Regulators soon put a stop to it.

But in doing so, they created a way that any investor could benefit from “insider trading” — if you know where to look.

See, corporate insiders can still legally buy or sell their own company’s stock. But they have to disclose those actions to the Securities and Exchange Commission (SEC) within a few days’ time.

The SEC then publishes the info on its website.

That’s handy information to have in the case of, say, a beaten-down stock.

Wall Street may not like the company. But what does it say about the value of the shares if executives start buying them with their own personal funds?

It speaks volumes.

Insider Trading Beats the Market

Netflix Inc. (Nasdaq: NFLX) is a good example.

In early 2012 the company was coming off a disastrous year. The shares were down 75%. Analysts thought Netflix had lost its way.

Yet a pair of Netflix board members stepped up with $15 million worth of insider “open market” stock purchases.

The stock doubled in nine months, and rocketed 600% in the next three years.

One of the earliest academic studies on this strategy was published in 1964 by finance professor Donald L. Rogoff.
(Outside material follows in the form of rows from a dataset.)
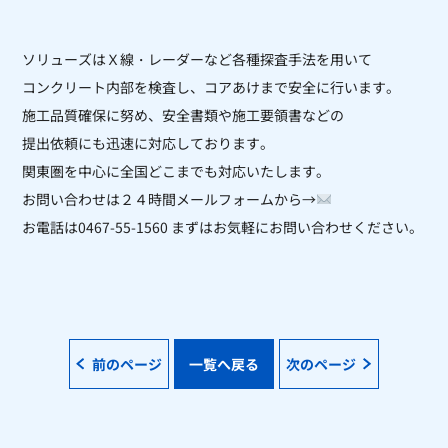
ソリューズはＸ線・レーダーなど各種探査手法を用いて
コンクリート内部を
検査し、コアあけまで安全に行います。
施工品質確保に努め、安全書類や施工要領書などの
提出依頼にも迅速に対応しております。
関東圏を中心に全国どこまでも対応いたします。
お問い合わせは２４時間メールフォームから→
お電話は0467-55-1560 まずはお気軽にお問い合わせください。
前のページ
一覧へ戻る
次のページ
Buying the same stocks as corporate insiders, he found, yielded a return of nearly 50%, compared to the market’s return of 30% for the study period.
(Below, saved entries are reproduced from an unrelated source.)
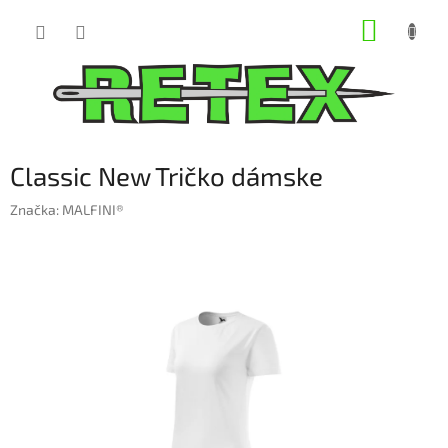
Prejsť
NÁKUP
na
obsah
KOŠÍK
Classic New Tričko dámske
Značka:
MALFINI®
Another study, published in Barron’s in 1976 by Marty Zweig, found an annualized return of nearly 46% versus the market’s return of 15%.

Still more in later decades found similar results, even when applied to blue-chip stocks in Germany or the United Kingdom.

An Effective Trading Strategy

Total Wealth Insider Senior Analyst Brian Christopher recently wrapped up a months-long effort to build a trading strategy based in part on these kinds of studies. You can view our latest video together here.

I’m pleased to say it’s shown equally strong results. We’ll have more information soon on how you can subscribe.

Does every insider buy yield a spectacularly positive result? Of course not.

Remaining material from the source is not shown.